A Pastor’s Thoughts: The Holy Family and Today’s Families

Pictured is Bruce Gillette, Parish Associate Pastor of the First Presbyterian Union Church in Owego. Provided.

Years ago a friend, the Presbyterian poet Ann Weems, wrote this powerful poem to be mindful of today. 

Into the wild and painful cold of the starless winter night came the refugees, slowly making their way to the border.

The man, stooped from age or anxiety, hurried his small family through the wind.
Bearded and dark, his skin rough and cracked from the cold, his frame looming large in spite of the slumped shoulders.

He looked like a man who could take care of whatever came at them from the dark.
Unless, of course, there were too many of them.

One man he could handle, two, even, but a border patrol, they wouldn’t have a chance.

His eyes, black and alert, darted from side to side, then over his shoulder, then back again forward.

Had they been seen?

Had they been heard?

Every rustle of the wind, every sigh from the child, sent terror though his chest.

Was this the way?

Even the stars had been unkind, had hidden themselves in the ink of night so that the man could not read their way.

Only the wind, was it enough?

Only the wind and his innate sense of direction.

What kind of cruel judgment that would be, to wander in circles through the night?

Or to safely make their way to the border, only to find the authorities waiting for them?

He glanced at the young woman, his bride.

No more than a child herself, she nuzzled the newborn, kissing his neck.

She looked up, caught his eye, and smiled.

Oh how the homelessness had taken its toll on her!

Her eyes were red, Her young face was lined, her lovely hair matted from inattention.

Her clothes stained from milk and baby, her hands chapped from the raw wind of winter.

She’d hardly had time to recover from childbirth when word had come that they were hunted, and they fled with only a little bread and the remaining wine, and a very small portion of cheese.

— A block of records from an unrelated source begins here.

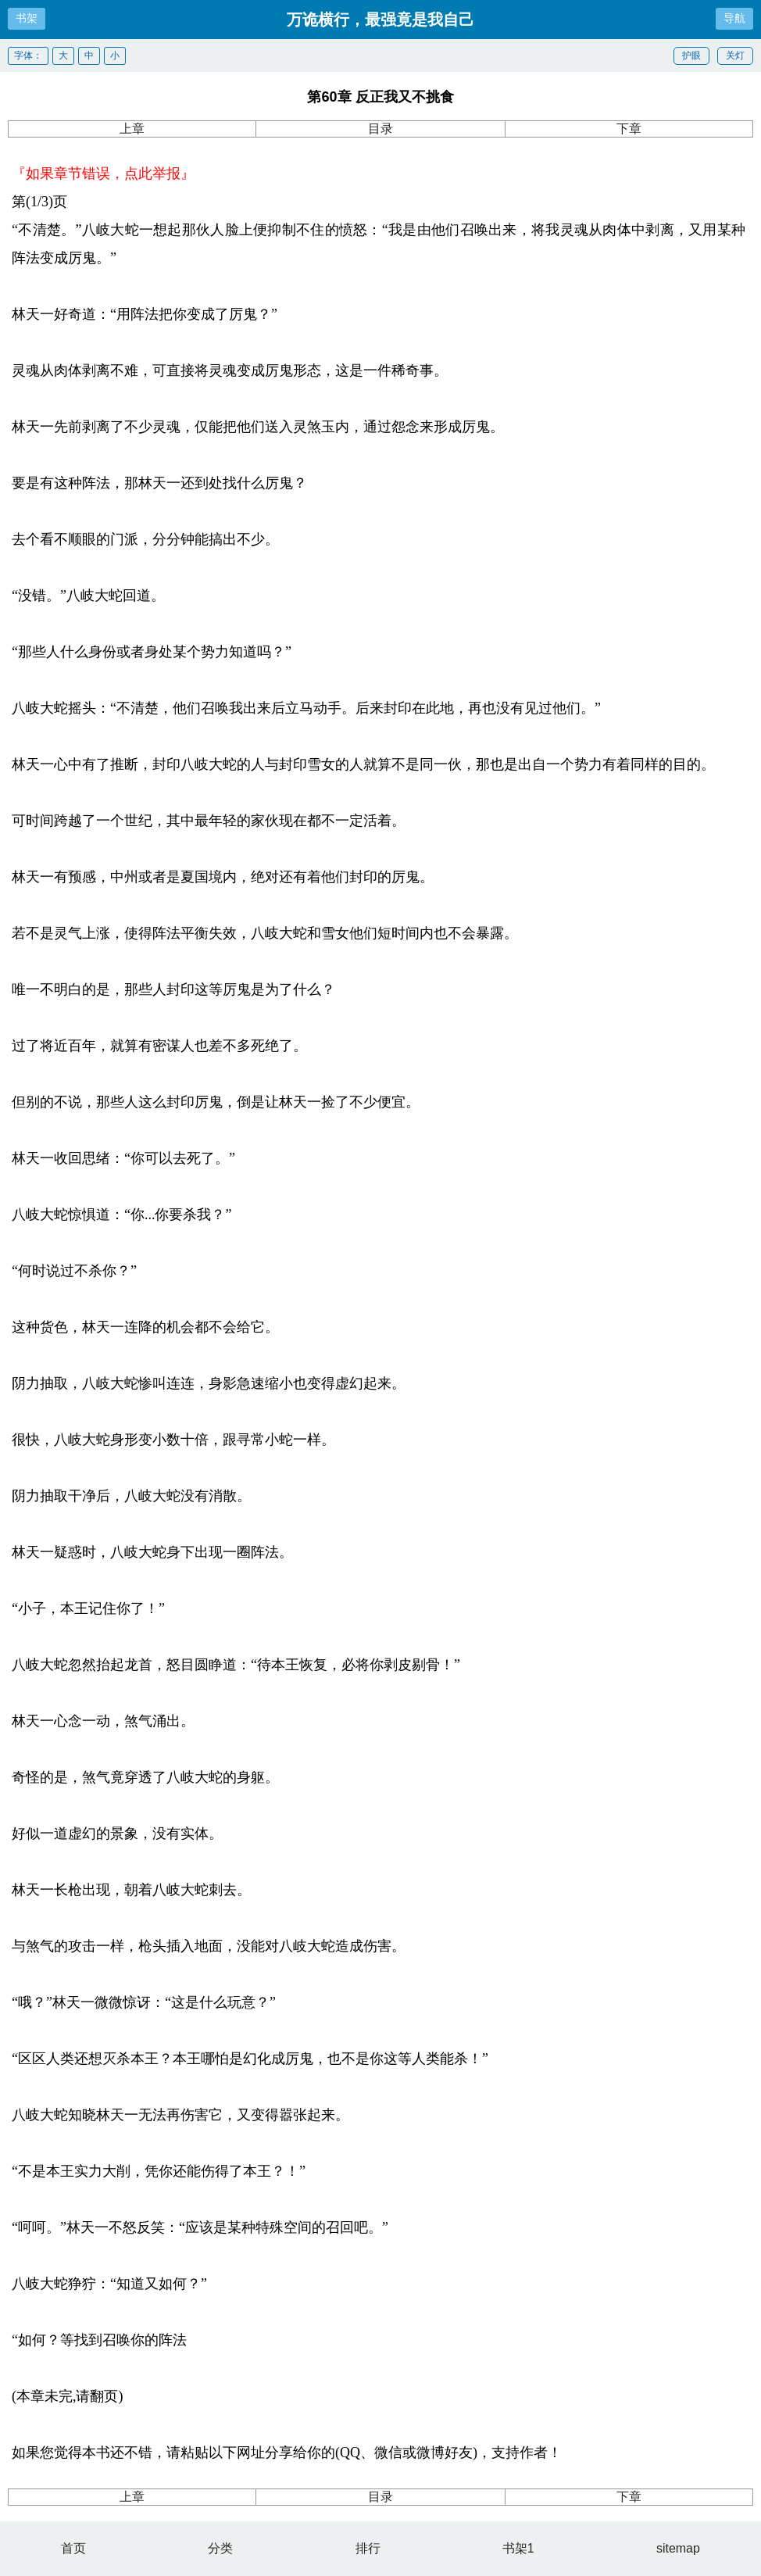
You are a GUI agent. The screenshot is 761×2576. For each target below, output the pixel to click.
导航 (734, 18)
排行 (367, 2548)
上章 (132, 128)
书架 (27, 18)
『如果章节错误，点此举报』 (103, 173)
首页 (73, 2548)
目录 (380, 128)
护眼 (691, 55)
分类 (220, 2548)
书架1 (518, 2548)
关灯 (735, 55)
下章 (628, 128)
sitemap (678, 2548)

Suddenly, the child began to make small noises, the man drew his breath in sharply: the woman quietly put the child to breast.

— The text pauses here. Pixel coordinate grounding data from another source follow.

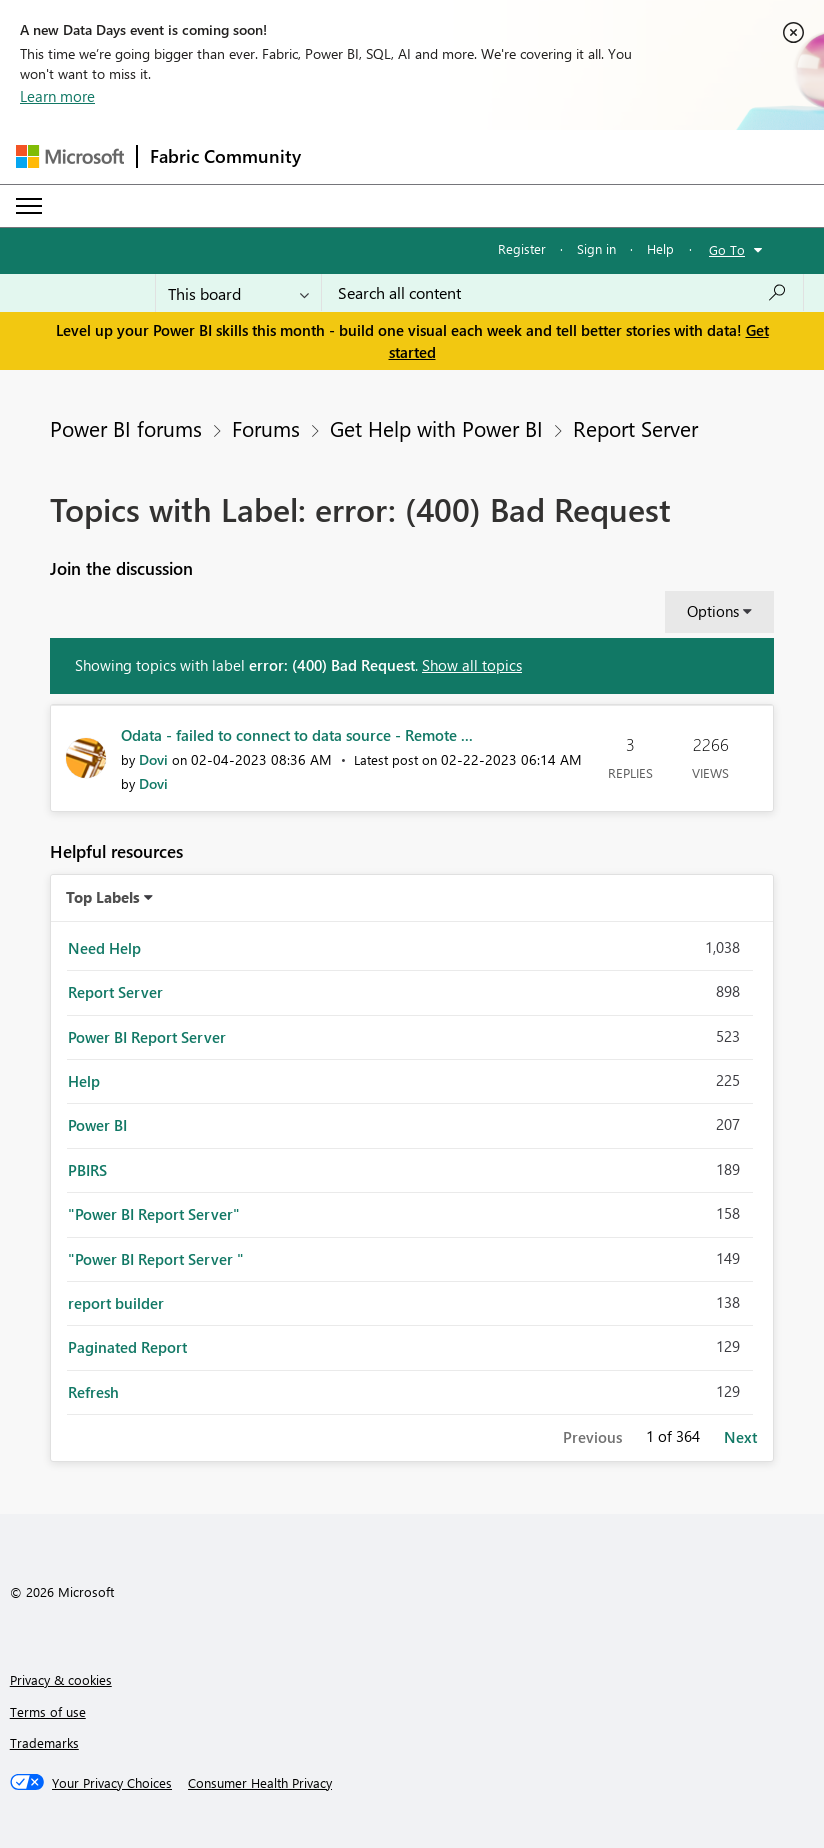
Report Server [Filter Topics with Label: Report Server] (115, 992)
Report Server (635, 428)
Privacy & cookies (61, 1679)
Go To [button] (727, 249)
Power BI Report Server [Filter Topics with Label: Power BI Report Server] (147, 1037)
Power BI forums (126, 428)
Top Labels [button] (103, 897)
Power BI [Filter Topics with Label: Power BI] (97, 1125)
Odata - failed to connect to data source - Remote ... (297, 735)
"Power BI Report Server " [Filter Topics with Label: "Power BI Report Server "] (156, 1259)
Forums (266, 428)
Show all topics (472, 665)
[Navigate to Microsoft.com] (70, 156)
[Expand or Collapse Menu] (29, 206)
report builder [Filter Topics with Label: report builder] (116, 1303)
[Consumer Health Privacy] (260, 1783)
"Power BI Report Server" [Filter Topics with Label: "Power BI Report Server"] (154, 1214)
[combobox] (562, 293)
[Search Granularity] (238, 293)
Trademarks (44, 1742)
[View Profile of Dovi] (153, 759)
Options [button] (713, 611)
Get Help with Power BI (436, 428)
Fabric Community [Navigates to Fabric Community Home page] (225, 156)
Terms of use (48, 1711)
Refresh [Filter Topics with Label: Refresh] (93, 1392)
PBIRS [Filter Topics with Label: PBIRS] (87, 1170)
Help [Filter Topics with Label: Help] (84, 1081)
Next (740, 1437)
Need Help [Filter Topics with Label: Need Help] (104, 948)
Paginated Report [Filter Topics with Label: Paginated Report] (127, 1347)
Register (522, 248)
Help (660, 248)
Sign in (596, 248)
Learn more (57, 96)
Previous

Fear, long dread-filled moments.

Huddled, the family stood still in the long silence.

At last the man breathed deeply again, reassured they had not been heard.

And into the night continued.

Mary, Joseph, and the Babe

While some people are less welcoming, we rejoice that many churches, business owners, doctors, schoolteachers, and many individuals are showing compassion to strangers in need.  

Jesus, a refugee as a child, commanded his followers to welcome the stranger and that we will be judged in the end by our care of others (Matthew 2:13-25; 25:31-46).  We rejoice in how two Afghan immigrant families have been warmly supported during the past two years and new visitors from other lands are welcomed today.  

We are grateful for fellow Americans who remember we have been a nation of immigrants and are enriched by immigrants who have come here over the generations.

Bruce Gillette is the Parish Associate Pastor of the First Presbyterian Union Church in Owego; his ancestors include Jonathan Gillett (a French Huguenot pastor who came to the Massachusetts Bay Colony fleeing religious persecution in 1630 and Bridget O’Byrne, an Irish peasant escaping the Great Potato Famine in Ireland, 1850).